|

In ordering arbitration of a credit insurance dispute, a federal court in Nevada rejected the argument that the credit insurance policy came within a Nevada law limiting arbitration agreements in health insurance contracts.
In Coleman v. Assurant, Inc., No. 2:06-CV-00925-RLHRJJ, 2007 WL 2695239 (D. Nev. Sept. 10, 2007), Coleman, an MBNA cardholder, allegedly signed up for insurance, through Assurant, to cover his credit card debt if he became unable to pay the balance.
Upon developing a cardiovascular illness, Coleman filed for coverage. Subsequently, Assurant gave him notice that they had fulfilled their insurance obligation, and MBNA threatened to report his remaining credit card balance as “bad debt.”

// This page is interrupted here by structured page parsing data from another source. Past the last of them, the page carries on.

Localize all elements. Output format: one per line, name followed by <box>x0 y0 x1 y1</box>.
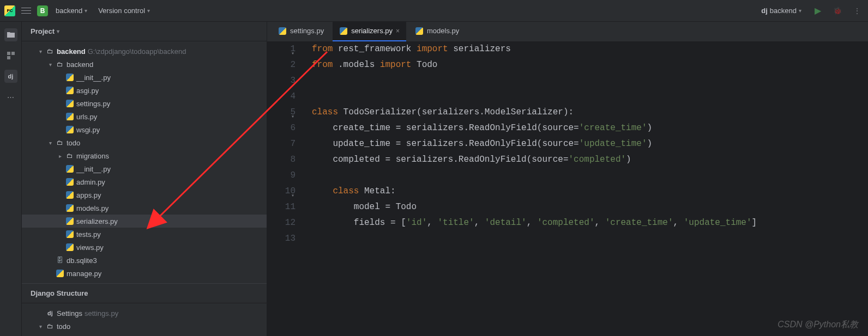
tree-item[interactable]: ▸ __init__.py <box>22 71 267 84</box>
project-panel-header[interactable]: Project ▾ <box>22 22 267 41</box>
line-number: 11 <box>267 199 296 215</box>
tree-item[interactable]: ▸ asgi.py <box>22 84 267 97</box>
vertical-dots-icon: ⋮ <box>853 7 861 15</box>
django-panel-title: Django Structure <box>31 289 88 297</box>
tree-item[interactable]: ▸ views.py <box>22 241 267 254</box>
line-number: 5▾ <box>267 105 296 120</box>
tree-item[interactable]: ▾ 🗀 todo <box>22 320 267 333</box>
python-file-icon <box>65 191 74 199</box>
tree-item-label: manage.py <box>67 270 101 278</box>
tree-item-label: tests.py <box>76 230 101 239</box>
line-number: 4 <box>267 89 296 105</box>
tree-item-label: backend <box>57 47 86 56</box>
tool-rail: dj ⋯ <box>0 22 22 336</box>
tab-label: models.py <box>427 27 459 35</box>
editor-tabs: settings.py serializers.py × models.py <box>267 22 868 41</box>
tree-item[interactable]: ▸ __init__.py <box>22 162 267 175</box>
expand-arrow-icon[interactable]: ▾ <box>47 62 53 68</box>
code-line: fields = ['id', 'title', 'detail', 'comp… <box>312 215 757 231</box>
line-number: 10▾ <box>267 184 296 199</box>
tree-item[interactable]: ▸ settings.py <box>22 97 267 110</box>
tree-item[interactable]: ▸ tests.py <box>22 228 267 241</box>
code-line <box>312 89 757 105</box>
chevron-down-icon: ▾ <box>57 28 59 34</box>
package-icon: 🗀 <box>56 138 64 147</box>
django-panel-header[interactable]: Django Structure <box>22 284 267 303</box>
tree-item-label: __init__.py <box>76 165 111 173</box>
collapse-arrow-icon[interactable]: ▸ <box>57 153 63 159</box>
tree-item-label: admin.py <box>76 178 105 186</box>
code-line: class TodoSerializer(serializers.ModelSe… <box>312 105 757 120</box>
more-button[interactable]: ⋮ <box>851 4 864 17</box>
tree-item[interactable]: ▸ urls.py <box>22 110 267 123</box>
tree-item[interactable]: ▸ 🗀 migrations <box>22 149 267 162</box>
project-selector[interactable]: backend ▾ <box>52 4 91 17</box>
code-content[interactable]: from rest_framework import serializersfr… <box>305 41 757 336</box>
tree-item-label: models.py <box>76 204 108 212</box>
tree-item[interactable]: ▾ 🗀 backend <box>22 58 267 71</box>
chevron-down-icon: ▾ <box>85 8 87 14</box>
code-line: create_time = serializers.ReadOnlyField(… <box>312 120 757 136</box>
python-file-icon <box>65 204 74 212</box>
package-icon: 🗀 <box>65 151 74 160</box>
editor-tab[interactable]: models.py <box>408 22 466 41</box>
code-line <box>312 231 757 247</box>
expand-arrow-icon[interactable]: ▾ <box>37 323 44 329</box>
editor-area: settings.py serializers.py × models.py 1… <box>267 22 868 336</box>
editor-body[interactable]: 1▾2345▾678910▾111213 from rest_framework… <box>267 41 868 336</box>
tree-item[interactable]: ▸ manage.py <box>22 267 267 280</box>
svg-rect-2 <box>7 56 10 59</box>
tree-item-label: settings.py <box>76 100 110 108</box>
package-icon: 🗀 <box>56 60 64 69</box>
tree-item-label: asgi.py <box>76 87 99 95</box>
tree-item-label: views.py <box>76 243 104 252</box>
svg-rect-1 <box>11 52 15 55</box>
tree-item[interactable]: ▸ 🗄 db.sqlite3 <box>22 254 267 267</box>
tree-item[interactable]: ▸ apps.py <box>22 188 267 201</box>
tree-item[interactable]: ▸ admin.py <box>22 175 267 188</box>
tree-item[interactable]: ▸ wsgi.py <box>22 123 267 136</box>
tree-item-label: db.sqlite3 <box>67 256 97 265</box>
tree-item[interactable]: ▾ 🗀 todo <box>22 136 267 149</box>
line-number: 2 <box>267 57 296 73</box>
tab-label: settings.py <box>290 27 324 35</box>
python-file-icon <box>65 243 74 252</box>
tree-item-label: serializers.py <box>76 217 118 225</box>
structure-tool-button[interactable] <box>4 49 17 62</box>
debug-button[interactable]: 🐞 <box>831 4 844 17</box>
chevron-down-icon: ▾ <box>147 8 150 14</box>
run-config-selector[interactable]: dj backend ▾ <box>758 4 805 17</box>
line-number: 7 <box>267 136 296 152</box>
tree-item[interactable]: ▸ serializers.py <box>22 215 267 228</box>
database-icon: 🗄 <box>56 256 64 265</box>
tab-label: serializers.py <box>351 27 393 35</box>
tree-item-label: __init__.py <box>76 74 111 82</box>
expand-arrow-icon[interactable]: ▾ <box>47 140 53 146</box>
editor-tab[interactable]: serializers.py × <box>333 22 406 41</box>
tree-item[interactable]: ▾ 🗀 backend G:\zdpdjango\todoapp\backend <box>22 45 267 58</box>
project-badge-icon: B <box>37 5 48 16</box>
main-menu-button[interactable] <box>20 4 33 17</box>
editor-tab[interactable]: settings.py <box>272 22 330 41</box>
python-file-icon <box>65 73 74 82</box>
python-file-icon <box>56 269 64 278</box>
vcs-menu[interactable]: Version control ▾ <box>95 4 153 17</box>
run-config-name: backend <box>770 7 797 15</box>
project-name: backend <box>56 7 82 15</box>
django-tool-button[interactable]: dj <box>4 70 17 83</box>
line-number: 6 <box>267 120 296 136</box>
python-file-icon <box>339 27 348 35</box>
code-line <box>312 168 757 184</box>
run-config-prefix: dj <box>761 7 768 15</box>
run-button[interactable]: ▶ <box>811 4 824 17</box>
more-tools-button[interactable]: ⋯ <box>4 90 17 103</box>
python-file-icon <box>415 27 424 35</box>
project-panel-title: Project <box>31 27 55 35</box>
django-icon: dj <box>8 73 14 80</box>
expand-arrow-icon[interactable]: ▾ <box>37 48 44 54</box>
tree-item[interactable]: ▸ models.py <box>22 201 267 215</box>
project-tool-button[interactable] <box>4 28 17 41</box>
python-file-icon <box>65 178 74 186</box>
close-icon[interactable]: × <box>396 27 400 35</box>
tree-item[interactable]: ▸ dj Settings settings.py <box>22 307 267 320</box>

Coleman filed suit alleging various claims, including breach of contract. MBNA and Assurant moved to compel arbitration pursuant to an arbitration agreement in the cardholder agreement.
In opposing the motion, Coleman argued that the credit insurance policy fell under a Nevada law limiting arbitration agreements in health insurance contracts. See Nev. Rev. Stat. § 689B.067. The Court rejected this argument because that law specifically exempts credit insurance. Accordingly, the Court issued an order compelling arbitration.